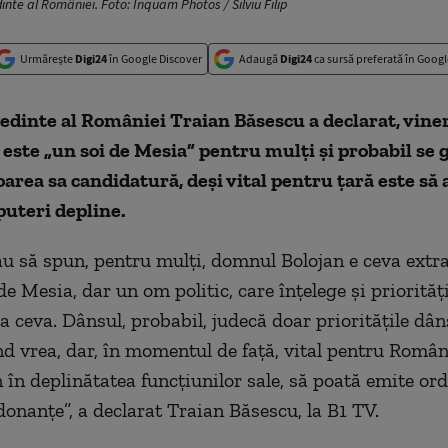
inte al României. Foto: Inquam Photos / Silviu Filip
Urmărește
Digi24
în Google Discover
Adaugă
Digi24
ca sursă preferată în Googl
edinte al României Traian Băsescu a declarat, viner
n este „un soi de Mesia” pentru mulţi şi probabil se
toarea sa candidatură, deşi vital pentru țară este să 
puteri depline.
ău să spun, pentru mulţi, domnul Bolojan e ceva extr
de Mesia, dar un om politic, care înţelege şi priorităţi
a ceva. Dânsul, probabil, judecă doar priorităţile dân
d vrea, dar, în momentul de faţă, vital pentru Român
 în deplinătatea funcţiunilor sale, să poată emite or
donanţe”, a declarat Traian Băsescu, la B1 TV.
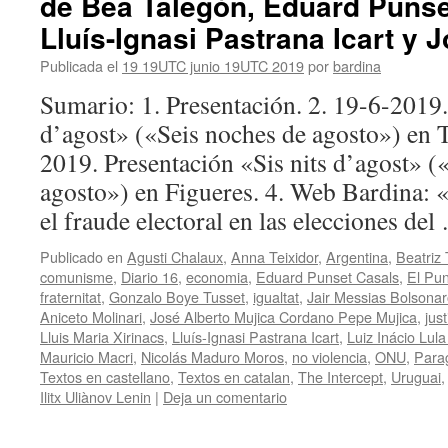
de Bea Talegón, Eduard Punse
Lluís-Ignasi Pastrana Icart y J
Publicada el
19 19UTC junio 19UTC 2019
por
bardina
Sumario: 1. Presentación. 2. 19-6-2019.
d’agost» («Seis noches de agosto») en T
2019. Presentación «Sis nits d’agost» (
agosto») en Figueres. 4. Web Bardina: 
el fraude electoral en las elecciones de
Publicado en
Agusti Chalaux
,
Anna Teixidor
,
Argentina
,
Beatriz
comunisme
,
Diario 16
,
economia
,
Eduard Punset Casals
,
El Pun
fraternitat
,
Gonzalo Boye Tusset
,
igualtat
,
Jair Messias Bolsona
Aniceto Molinari
,
José Alberto Mujica Cordano Pepe Mujica
,
just
Lluis Maria Xirinacs
,
Lluís-Ignasi Pastrana Icart
,
Luiz Inácio Lula
Mauricio Macri
,
Nicolás Maduro Moros
,
no violencia
,
ONU
,
Para
Textos en castellano
,
Textos en catalan
,
The Intercept
,
Uruguai
Ilitx Uliànov Lenin
|
Deja un comentario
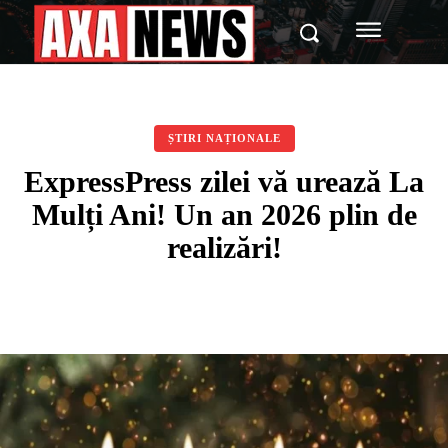
ȘTIRI NAȚIONALE
ExpressPress zilei vă urează La
Mulți Ani! Un an 2026 plin de
realizări!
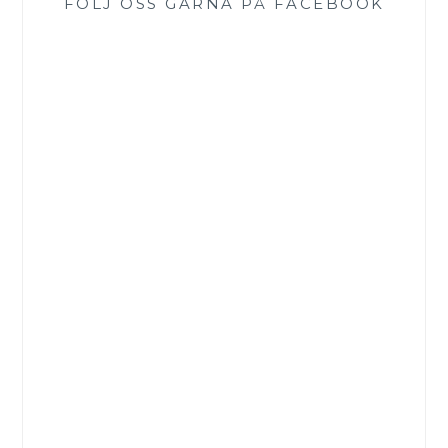
FÖLJ OSS GÄRNA PÅ FACEBOOK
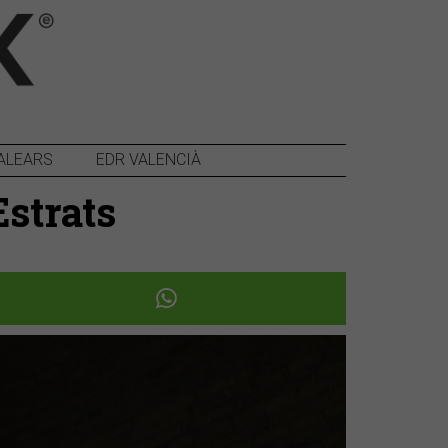
ALEARS
EDR VALENCIÀ
Estrats
Següent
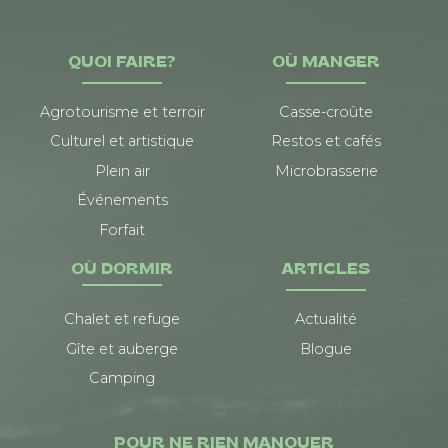
QUOI FAIRE?
OÙ MANGER
Agrotourisme et terroir
Casse-croûte
Culturel et artistique
Restos et cafés
Plein air
Microbrasserie
Événements
Forfait
OÙ DORMIR
ARTICLES
Chalet et refuge
Actualité
Gîte et auberge
Blogue
Camping
POUR NE RIEN MANQUER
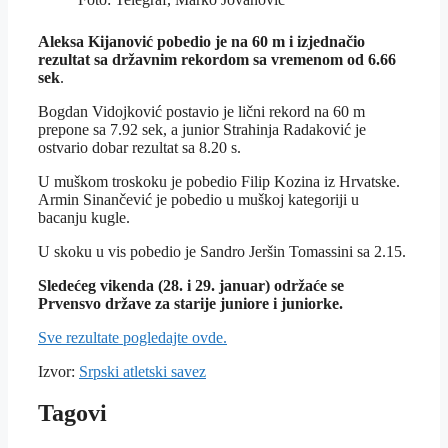
Aleksa Kijanović pobedio je na 60 m i izjednačio
rezultat sa državnim rekordom sa vremenom od 6.66
sek
.
Bogdan Vidojković postavio je lični rekord na 60 m
prepone sa 7.92 sek, a junior Strahinja Radaković je
ostvario dobar rezultat sa 8.20 s.
U muškom troskoku je pobedio Filip Kozina iz Hrvatske.
Armin Sinančević je pobedio u muškoj kategoriji u
bacanju kugle.
U skoku u vis pobedio je Sandro Jeršin Tomassini sa 2.15.
Sledećeg vikenda (28. i 29. januar) održaće se
Prvensvo države za starije juniore i juniorke.
Sve rezultate pogledajte ovde.
Izvor:
Srpski atletski savez
Tagovi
====
Assigned task: What is needed here is an exact transcript of the data above, pictures excluded.

Exercise output:
inte al României. Foto: Inquam Photos / Silviu Filip
Urmărește
Digi24
în Google Discover
Adaugă
Digi24
ca sursă preferată în Googl
edinte al României Traian Băsescu a declarat, viner
n este „un soi de Mesia” pentru mulţi şi probabil se
toarea sa candidatură, deşi vital pentru țară este să 
puteri depline.
ău să spun, pentru mulţi, domnul Bolojan e ceva extr
de Mesia, dar un om politic, care înţelege şi priorităţi
a ceva. Dânsul, probabil, judecă doar priorităţile dân
d vrea, dar, în momentul de faţă, vital pentru Român
 în deplinătatea funcţiunilor sale, să poată emite or
donanţe”, a declarat Traian Băsescu, la B1 TV.
de Bea Talegón, Eduard Punse
Lluís-Ignasi Pastrana Icart y J
Publicada el
19 19UTC junio 19UTC 2019
por
bardina
Sumario: 1. Presentación. 2. 19-6-2019.
d’agost» («Seis noches de agosto») en T
2019. Presentación «Sis nits d’agost» (
agosto») en Figueres. 4. Web Bardina: 
el fraude electoral en las elecciones de
Publicado en
Agusti Chalaux
,
Anna Teixidor
,
Argentina
,
Beatriz
comunisme
,
Diario 16
,
economia
,
Eduard Punset Casals
,
El Pun
fraternitat
,
Gonzalo Boye Tusset
,
igualtat
,
Jair Messias Bolsona
Aniceto Molinari
,
José Alberto Mujica Cordano Pepe Mujica
,
just
Lluis Maria Xirinacs
,
Lluís-Ignasi Pastrana Icart
,
Luiz Inácio Lula
Mauricio Macri
,
Nicolás Maduro Moros
,
no violencia
,
ONU
,
Para
Textos en castellano
,
Textos en catalan
,
The Intercept
,
Uruguai
Ilitx Uliànov Lenin
|
Deja un comentario
ȘTIRI NAȚIONALE
ExpressPress zilei vă urează La
Mulți Ani! Un an 2026 plin de
realizări!
FÖLJ OSS GÄRNA PÅ FACEBOOK
ALEARS
EDR VALENCIÀ
Estrats
Següent
QUOI FAIRE?
OÙ MANGER
Agrotourisme et terroir
Casse-croûte
Culturel et artistique
Restos et cafés
Plein air
Microbrasserie
Événements
Forfait
OÙ DORMIR
ARTICLES
Chalet et refuge
Actualité
Gîte et auberge
Blogue
Camping
POUR NE RIEN MANQUER
Aleksa Kijanović pobedio je na 60 m i izjednačio
rezultat sa državnim rekordom sa vremenom od 6.66
sek
.
Bogdan Vidojković postavio je lični rekord na 60 m
prepone sa 7.92 sek, a junior Strahinja Radaković je
ostvario dobar rezultat sa 8.20 s.
U muškom troskoku je pobedio Filip Kozina iz Hrvatske.
Armin Sinančević je pobedio u muškoj kategoriji u
bacanju kugle.
U skoku u vis pobedio je Sandro Jeršin Tomassini sa 2.15.
Sledećeg vikenda (28. i 29. januar) održaće se
Prvensvo države za starije juniore i juniorke.
Sve rezultate pogledajte ovde.
Izvor:
Srpski atletski savez
Tagovi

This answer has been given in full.